Insurance companies resident in other Member States
However, the Portuguese withholding tax obligation described above is not applicable to insurance companies resident in other Member States as they are not subject to Portuguese law. In addition, there is no domestic mechanism that allows the resident policy holder to benefit from the final withholding tax rates described above whenever insurance policies are executed with such insurance companies.
Consequently, although the PIT Code does not expressly foresee a tax discriminatory treatment (such as specific reference or other restriction whenever Portuguese resident individuals execute insurance policies with EU insurance companies), in the absence of specific provisions and of a current mechanism provided by the domestic tax law, income paid under an insurance policy executed between a Portuguese resident policy holder and an insurance company resident in another Member State is subject to general PIT provisions. This means that the foreign income obtained by the individual resident in Portugal shall be aggregated in the taxpayer’s global taxable income and thus subject to PIT progressive rates from 10.5% to 42%.
Furthermore, the reduction of the taxable income, as provided in the PIT Code, is not available to Portuguese resident individuals. Therefore, instead of the 8%, 16% or 20% final withholding tax rates, income paid by insurance companies resident in other Member States will attract a burdensome taxation – since such income will be subject to a progressive PIT rate of up to 42% – when compared with the income paid by resident insurance companies.
Although the non-tax discrimination principle is initially based on the EC treaty and on the OECD Model Convention, its scope should currently be understood in light of the decisions issued by the ECJ.
The Portuguese tax framework under scrutiny is similar to the one examined by ECJ in Case C-334/02, Commission v. France. In this case, the ECJ analysed French taxation on certain types of foreign-source investment income, which were, in the end, deemed incompatible with the EC Treaty. According to the tax provisions under examination, individuals receiving interest income from domestic capital investments could opt to apply an autonomous tax that was normally lower than the rates of ordinary income tax. However, this option was not available if income was derived from foreign sources.
Following the European Commission’s conclusions within a previous infringement procedure, the ECJ judged that French provisions were not in accordance with the EC Treaty since the unequal treatment of payments according to their origin was undoubtedly discouraging taxpayers from contracting with foreign financial service providers and therefore infringing the freedom to provide services and the free movement of capital.

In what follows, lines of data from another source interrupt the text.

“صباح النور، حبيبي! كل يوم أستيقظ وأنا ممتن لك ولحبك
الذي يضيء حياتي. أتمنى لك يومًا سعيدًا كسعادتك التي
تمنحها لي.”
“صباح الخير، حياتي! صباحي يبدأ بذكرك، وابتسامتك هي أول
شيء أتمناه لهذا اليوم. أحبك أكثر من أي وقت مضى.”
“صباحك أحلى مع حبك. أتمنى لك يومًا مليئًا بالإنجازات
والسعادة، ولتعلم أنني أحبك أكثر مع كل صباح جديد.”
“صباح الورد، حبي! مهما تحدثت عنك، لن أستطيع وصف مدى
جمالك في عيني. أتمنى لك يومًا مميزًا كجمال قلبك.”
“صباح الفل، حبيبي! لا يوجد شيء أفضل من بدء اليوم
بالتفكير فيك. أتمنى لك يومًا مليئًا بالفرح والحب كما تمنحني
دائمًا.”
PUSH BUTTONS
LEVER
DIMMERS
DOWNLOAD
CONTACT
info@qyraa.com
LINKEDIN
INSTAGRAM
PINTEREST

In this regard, the ECJ has doggedly pointed out the fact that Member States’ legislation shall not imply a restrictive effect as regards companies established in other Member States, as it prevents them from raising capital in that Member State, given that “the proceeds of contracts taken out with those companies are treated less favorably from a tax point of view than proceeds payable by a company which is established in [the relevant Member State]” (see Case C-35/98, Verkooijen, paragraph 35 and Case C-478/98, Commission v Belgium, paragraph 18).

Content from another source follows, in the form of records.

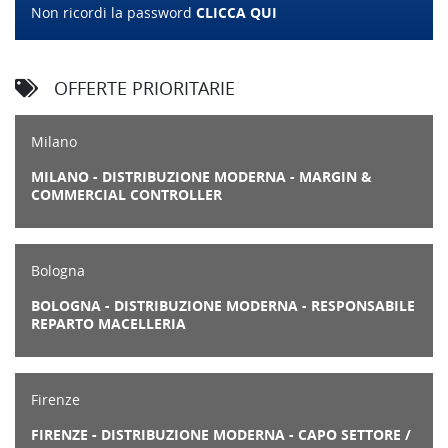
Non ricordi la password
CLICCA QUI
OFFERTE PRIORITARIE
Milano
MILANO - DISTRIBUZIONE MODERNA - MARGIN &
COMMERCIAL CONTROLLER
Bologna
BOLOGNA - DISTRIBUZIONE MODERNA - RESPONSABILE
REPARTO MACELLERIA
Firenze
FIRENZE - DISTRIBUZIONE MODERNA - CAPO SETTORE /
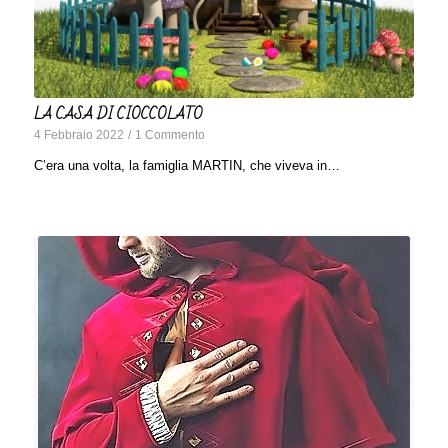
LA CASA DI CIOCCOLATO
4 Febbraio 2022
/
1 Commento
C’era una volta, la famiglia MARTIN, che viveva in…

As a conclusion, the ECJ considered that such provisions were restrictive under the rules governing freedom to provide services under Article 49 EC and on the free movement of capital under Article 56 EC, being therefore incompatible with EC Law.
The same reasoning applies to the Portuguese case described above. We therefore believe that the Portuguese tax framework applicable on income paid by an insurance company resident in another Member State should be deemed incompatible with the EC Treaty. Fortunately, such cases have been taken into account and domestic law will be amended according to the Portuguese State Budget for 2010. The amendment emphasises the previous discriminatory treatments and therefore such cases may be challenged.